O segundo capítulo adota uma
estrutura diferente do restante da obra. Diante de um cenário político em que a
mentira contemporânea passa a operar como tecnologia de mobilização emocional — usada para fragmentar a percepção da
realidade comum —, o texto recorre a formatos variados. O capítulo reúne textos
breves, prosas poéticas, narrativas satíricas e acrósticos. Esses recursos
literários, especialmente os acrósticos, funcionam como um exercício de busca
por ordem e sentido em meio ao ruído e à exaustão cognitiva do debate público
atual. O humor atua como ferramenta de análise e o surrealismo surge como o
próprio reflexo do cotidiano político nacional.
Os capítulos seguintes percorrem
os governos lulopetistas (2003–2018), o governo Bolsonaro (2019–2022) e o
terceiro mandato de Lula, a partir de comentários registrados ao longo dos anos
em blogs e fóruns — espaços que testemunharam a transição da política
tradicional para a era da pós-verdade e do engajamento de redes. O autor cunhou
o termo Lulonarismo para designar a dinâmica atual: a fusão do lulismo,
do bolsonarismo e do Centrão, que, segundo ele, tornou o governo Lula um
coadjuvante no próprio Executivo.
O capítulo final, o mais
analítico, traça um panorama histórico da República desde 1889 e convoca o
leitor à participação ativa, ao voto consciente e à vigilância permanente das
instituições. O epílogo fecha a obra com um apelo à reconstrução: "Lugar
Nenhum não pode ser o destino de uma nação. O caminho precisa ser reconstruído
e as setas sinalizadoras devem ser, enfim, confiáveis."
A obra é livre de
amarras. Tosetto não se prende a um único gênero: escreve prosa política,
memória pessoal, sátira, crônica e poesia. A linguagem é acessível, dando
atenção a referências históricas necessárias. O autor não escreve para iniciados,
mas para o cidadão comum que acompanha os noticiários e se pergunta como
chegamos até aqui.
Quatro eixos temáticos estruturam
a argumentação: a corrupção como engrenagem estrutural que atravessa governos;
o populismo — tanto o lulismo quanto o bolsonarismo — como uma armadilha
psicológica que explora inseguranças profundas, oferecendo narrativas
confortáveis em vez de análises complexas; a cidadania ativa como único
antídoto real contra o autoritarismo; e a memória como instrumento político
indispensável, pois ignorar as lições do passado é condenar-se a repeti-lo.
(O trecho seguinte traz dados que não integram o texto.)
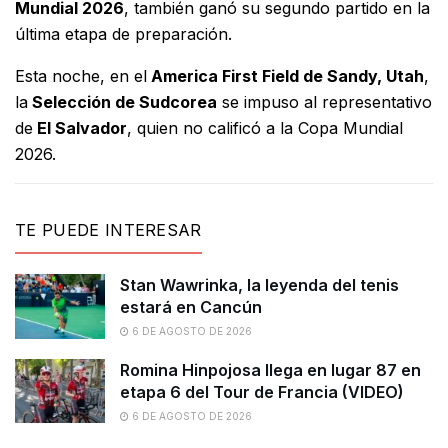
Mundial 2026
, también ganó su segundo partido en la
última etapa de preparación.
Esta noche, en el
America First Field de Sandy, Utah
,
la
Selección de Sudcorea
se impuso al representativo
de
El Salvador
, quien no calificó a la Copa Mundial
2026.
TE PUEDE INTERESAR
Stan Wawrinka, la leyenda del tenis
estará en Cancún
6 DE AGOSTO DE 2026
Romina Hinpojosa llega en lugar 87 en
etapa 6 del Tour de Francia (VIDEO)
6 DE AGOSTO DE 2026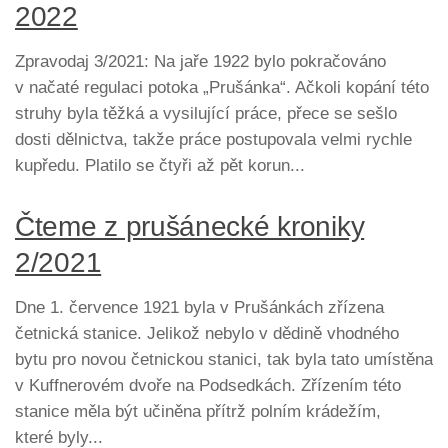
2022
Zpravodaj 3/2021: Na jaře 1922 bylo pokračováno
v načaté regulaci potoka „Prušánka“. Ačkoli kopání této
struhy byla těžká a vysilující práce, přece se sešlo
dosti dělnictva, takže práce postupovala velmi rychle
kupředu. Platilo se čtyři až pět korun...
Čteme z prušánecké kroniky
2/2021
Dne 1. července 1921 byla v Prušánkách zřízena
četnická stanice. Jelikož nebylo v dědině vhodného
bytu pro novou četnickou stanici, tak byla tato umístěna
v Kuffnerovém dvoře na Podsedkách. Zřízením této
stanice měla být učiněna přítrž polním krádežím,
které byly...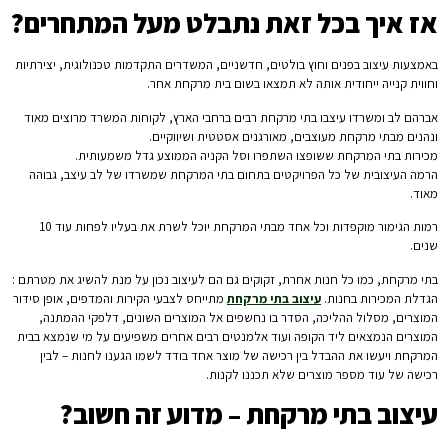
אז איך בכל זאת נתבלט מעל המתחרים?
באמצעות עיצוב בפנים וחוץ בולטים, חדשניים, המשדרים התקדמות טכנולוגית, יצירתיות
וחווית קנייה ייחודית אותה לא תמצאו בשום בית מרקחת אחר.
אברהם לב ומשרדו עיצבו בתי מרקחת רבים ברחבי הארץ, לקוחות המשרד מרוצים מאוד
ונהנים מבתי מרקחת מעוצבים, מאורגנים אסטטית ושיווקיים.
מכירות בתי המרקחת ששופצו השתפרו וסל הקניה הממוצע גדל משמעותית.
הרמה העיצובית של כל הפרויקטים בתחום בתי המרקחת שמשרדו של לב עיצב, גבוהה
מאוד.
רמות הגימור מוקפדות וכל אחד מבתי המרקחת יוכל לשרת את בעליו לפחות עוד 10
שנים.
בתי מרקחת, כמו כל חנות אחרת, זקוקים גם הם לעיצוב נכון על מנת להשיג את מטרתם :
הגדלת המכירות בחנות.
עיצוב בתי מרקחת
מתייחס לצבעי הקירות והמדפים, אופן סידור
המוצרים, מסלול ההליכה, הסדר בו נחשפים אל המוצרים השונים, דלפקי ההמתנה,
המוצרים הנמצאים ליד הקופה ועוד אלמנטים רבים אחרים משפיעים על מי שנמצא בבית
המרקחת ויעשו את ההבדל בין רכישה של מוצר אחד בודד לשמו הגענו לחנות – לבין
רכישה של עוד מספר מוצרים שלא תכננו לקנות.
עיצוב בתי מרקחת – מדוע זה חשוב?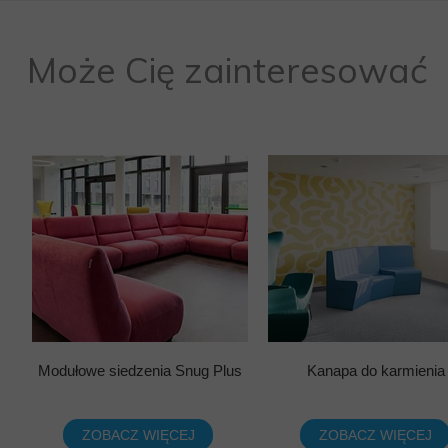
Może Cię zainteresować
Modułowe siedzenia Snug Plus
Kanapa do karmienia
ZOBACZ WIĘCEJ
ZOBACZ WIĘCEJ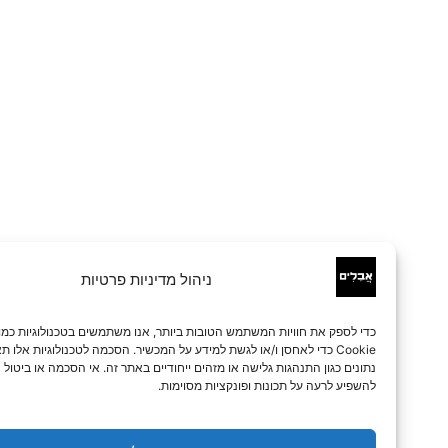
ניהול מדיניות פרטיות
כדי לספק את חוויות המשתמש הטובות ביותר, אנו משתמשים בטכנולוגיות כמו קובצי
Cookie כדי לאחסן ו/או לגשת למידע על המכשיר. הסכמה לטכנולוגיות אלו תאפשר לנו 
נתונים כגון התנהגות גלישה או מזהים ייחודיים באתר זה. אי הסכמה או ביטול הסכמה עלו
להשפיע לרעה על תכונות ופונקציות מסוימות.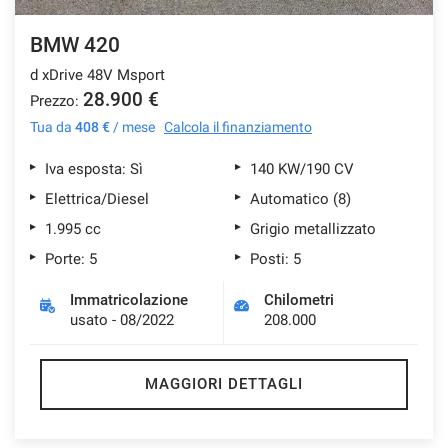
BMW 420
d xDrive 48V Msport
28.900 €
Prezzo:
Tua da
408 €
/ mese
Calcola il finanziamento
Iva esposta: Sì
140 KW/190 CV
Elettrica/Diesel
Automatico (8)
1.995 cc
Grigio metallizzato
Porte: 5
Posti: 5
Immatricolazione
Chilometri
usato - 08/2022
208.000
MAGGIORI DETTAGLI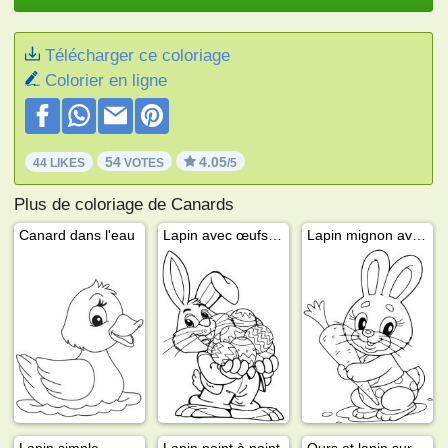
Télécharger ce coloriage
Colorier en ligne
54
4.05
44 LIKES
VOTES
/5
Plus de coloriage de Canards
Canard dans l'eau
Lapin avec œufs de Pâques
Lapin mignon avec une carotte
Lapin simple
Lapin point à point
Ours et lapin sur un ring de boxe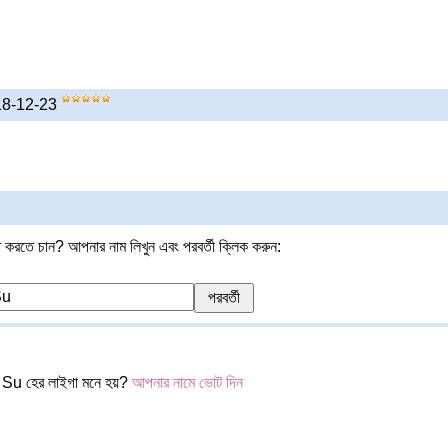
018-12-23
 করতে চান? আপনার নাম লিখুন এবং পরবর্তী ক্লিক করুন:
Su হের লাইগা মনে হয়?
আপনার নামে ভোট দিন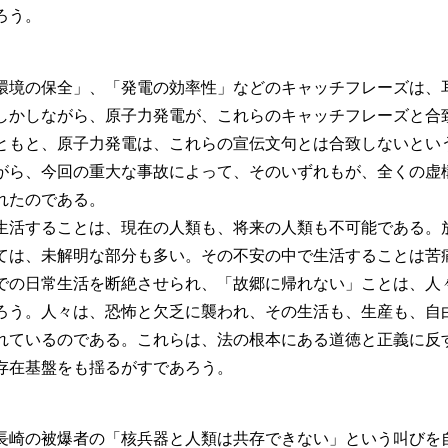
ろう。
環境の保全」、「発電の効率性」などのキャッチフレーズは、
しかしながら、原子力発電が、これらのキャッチフレーズと合
ともと、原子力発電は、これらの宣伝文句とは合致しないとい
がら、今回の重大な事故によって、そのいずれもが、全くの虚
れたのである。
生活することは、現在の人類も、将来の人類も不可能である。
ては、未解明な部分も多い。その不安の中で生活することは苦
での日常生活を断絶させられ、「故郷に帰れない」ことは、人
ろう。人々は、恐怖と欠乏に襲われ、その生活も、生産も、自
れているのである。これらは、法の根本にある道徳と正義に反
存在基盤をも揺るがすであろう。
長崎の被爆者の「核兵器と人類は共存できない」という叫びを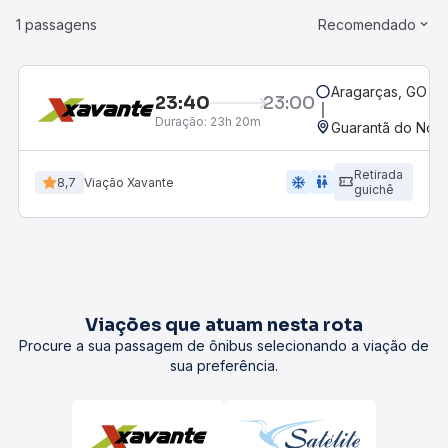
1 passagens
Recomendado
Aragarças, GO
23:40
23:00
Duração:
23h 20m
Guarantã do Nort
Retirada
ac_unit
wc
8,7
Viação Xavante
guichê
Viações que atuam nesta rota
Procure a sua passagem de ônibus selecionando a viação de
sua preferência.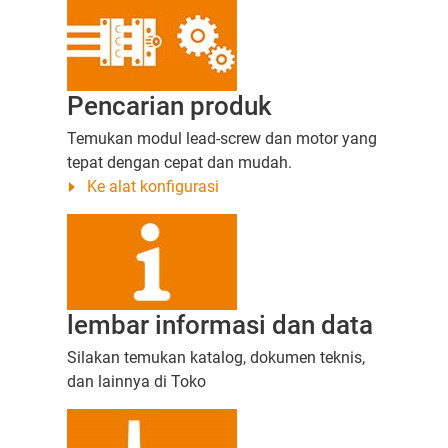
Pencarian produk
Temukan modul lead-screw dan motor yang
tepat dengan cepat dan mudah.
Ke alat konfigurasi
lembar informasi dan data
Silakan temukan katalog, dokumen teknis,
dan lainnya di Toko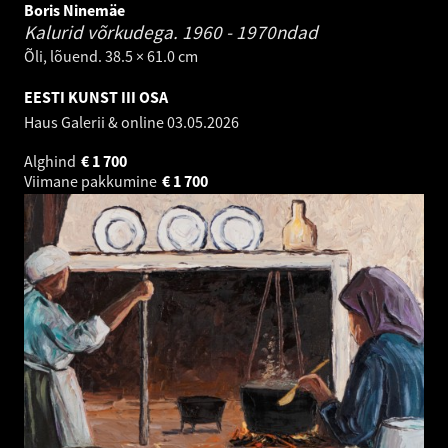
Boris Ninemäe
Kalurid võrkudega.
1960 - 1970ndad
Õli, lõuend. 38.5 × 61.0 cm
EESTI KUNST III OSA
Haus Galerii & online
03.05.2026
Alghind
€
1 700
Viimane pakkumine
€
1 700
Publicado em sua 4ª edição em maio de 2026, às vésperas de um novo ciclo eleitoral, Setas para Lugar Nenhum chega em momento oportuno. Não é um livro acadêmico, mas tampouco é panfletário: é o testemunho de um cidadão que observou, registrou e refletiu com seriedade ao longo de décadas. Sua principal virtude é a honestidade intelectual — Tosetto critica Lula e Bolsonaro, o PT e o Centrão, a esquerda e a direita, sem concessões tribais. Seu norte não é partidário, mas ético: a integridade, a competência e a democracia como valores inegociáveis. Para o leitor que deseja compreender o Brasil contemporâneo a partir de uma perspectiva cidadã — sem narrativas prontas, mas com fatos, contexto e reflexão —, Setas para Lugar Nenhum é uma leitura valiosa.
Resenha elaborada com base na
leitura integral da 4ª edição, publicada em 16 de maio de 2026.